### Activity:
With pictures excluded, copy word for word the lines in the data below from the line containing "Экономика, финансы, бухгалтерское" through the line containing "寧に対応いたします。依頼者さまの状況を十分にヒアリングし、あらゆ".

── Dataset content

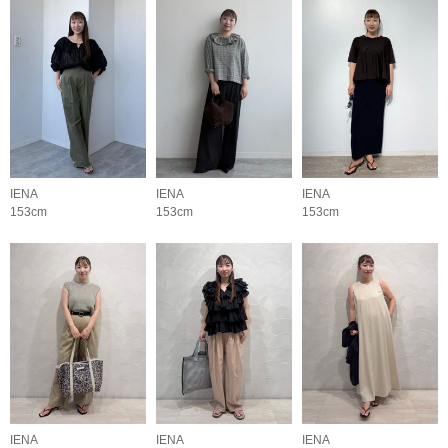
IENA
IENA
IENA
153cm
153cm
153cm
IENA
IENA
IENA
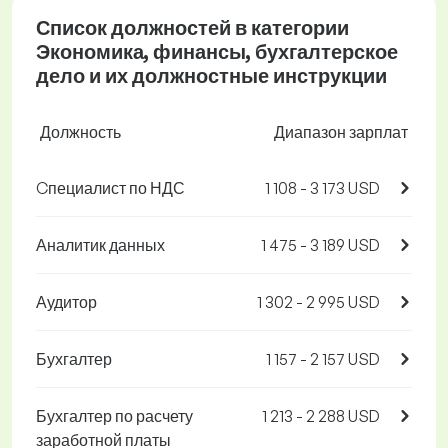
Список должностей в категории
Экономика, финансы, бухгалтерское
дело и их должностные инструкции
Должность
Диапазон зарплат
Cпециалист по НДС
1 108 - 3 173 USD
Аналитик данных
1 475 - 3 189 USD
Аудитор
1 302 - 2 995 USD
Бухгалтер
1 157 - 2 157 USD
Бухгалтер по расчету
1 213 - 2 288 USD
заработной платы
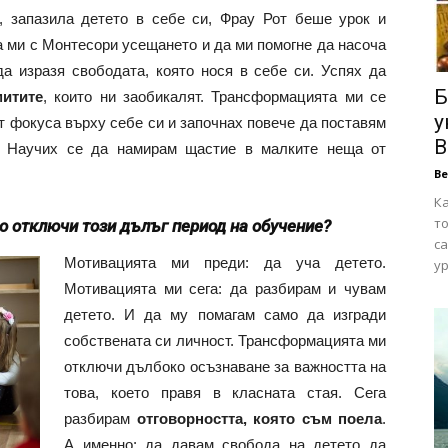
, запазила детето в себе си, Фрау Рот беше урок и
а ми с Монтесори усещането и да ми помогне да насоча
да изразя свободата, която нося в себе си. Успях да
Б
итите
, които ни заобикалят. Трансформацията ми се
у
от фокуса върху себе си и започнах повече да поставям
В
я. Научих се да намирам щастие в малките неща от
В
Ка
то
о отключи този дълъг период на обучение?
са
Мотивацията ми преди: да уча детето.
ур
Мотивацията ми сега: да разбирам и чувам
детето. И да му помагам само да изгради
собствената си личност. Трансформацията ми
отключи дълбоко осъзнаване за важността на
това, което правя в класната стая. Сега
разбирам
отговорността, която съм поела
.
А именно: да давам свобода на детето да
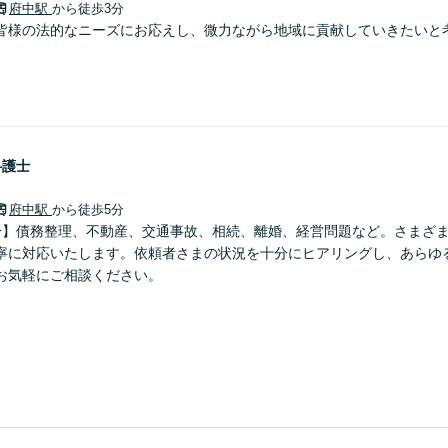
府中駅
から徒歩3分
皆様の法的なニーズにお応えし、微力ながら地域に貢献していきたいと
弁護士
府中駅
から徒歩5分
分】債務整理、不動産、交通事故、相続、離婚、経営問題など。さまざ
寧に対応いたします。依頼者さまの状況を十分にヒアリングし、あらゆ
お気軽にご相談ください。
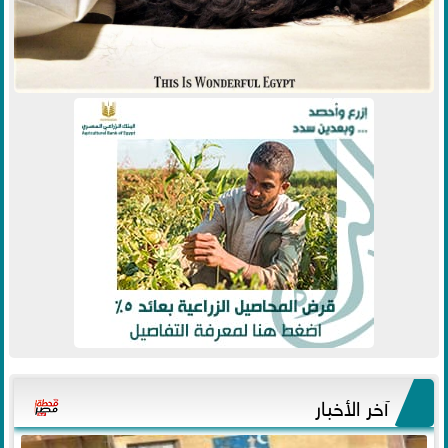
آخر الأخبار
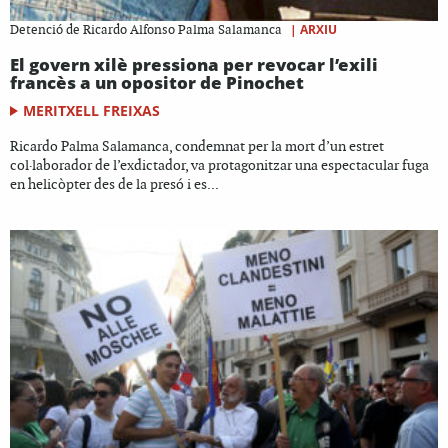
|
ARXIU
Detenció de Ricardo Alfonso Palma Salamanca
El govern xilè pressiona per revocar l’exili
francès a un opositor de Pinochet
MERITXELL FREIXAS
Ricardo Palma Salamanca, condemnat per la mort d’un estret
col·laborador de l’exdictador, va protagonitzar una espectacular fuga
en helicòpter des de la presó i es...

────

### Result for this exercise:
Экономика, финансы, бухгалтерское
дело и их должностные инструкции
Должность
Диапазон зарплат
Cпециалист по НДС
1 108 - 3 173 USD
Аналитик данных
1 475 - 3 189 USD
Аудитор
1 302 - 2 995 USD
Бухгалтер
1 157 - 2 157 USD
Бухгалтер по расчету
1 213 - 2 288 USD
заработной платы
, запазила детето в себе си, Фрау Рот беше урок и
а ми с Монтесори усещането и да ми помогне да насоча
да изразя свободата, която нося в себе си. Успях да
Б
итите
, които ни заобикалят. Трансформацията ми се
у
от фокуса върху себе си и започнах повече да поставям
В
я. Научих се да намирам щастие в малките неща от
В
Ка
то
о отключи този дълъг период на обучение?
са
Мотивацията ми преди: да уча детето.
ур
Мотивацията ми сега: да разбирам и чувам
детето. И да му помагам само да изгради
собствената си личност. Трансформацията ми
отключи дълбоко осъзнаване за важността на
това, което правя в класната стая. Сега
разбирам
отговорността, която съм поела
.
А именно: да давам свобода на детето да
府中駅
から徒歩3分
皆様の法的なニーズにお応えし、微力ながら地域に貢献していきたいと
弁護士
府中駅
から徒歩5分
分】債務整理、不動産、交通事故、相続、離婚、経営問題など。さまざ
寧に対応いたします。依頼者さまの状況を十分にヒアリングし、あらゆ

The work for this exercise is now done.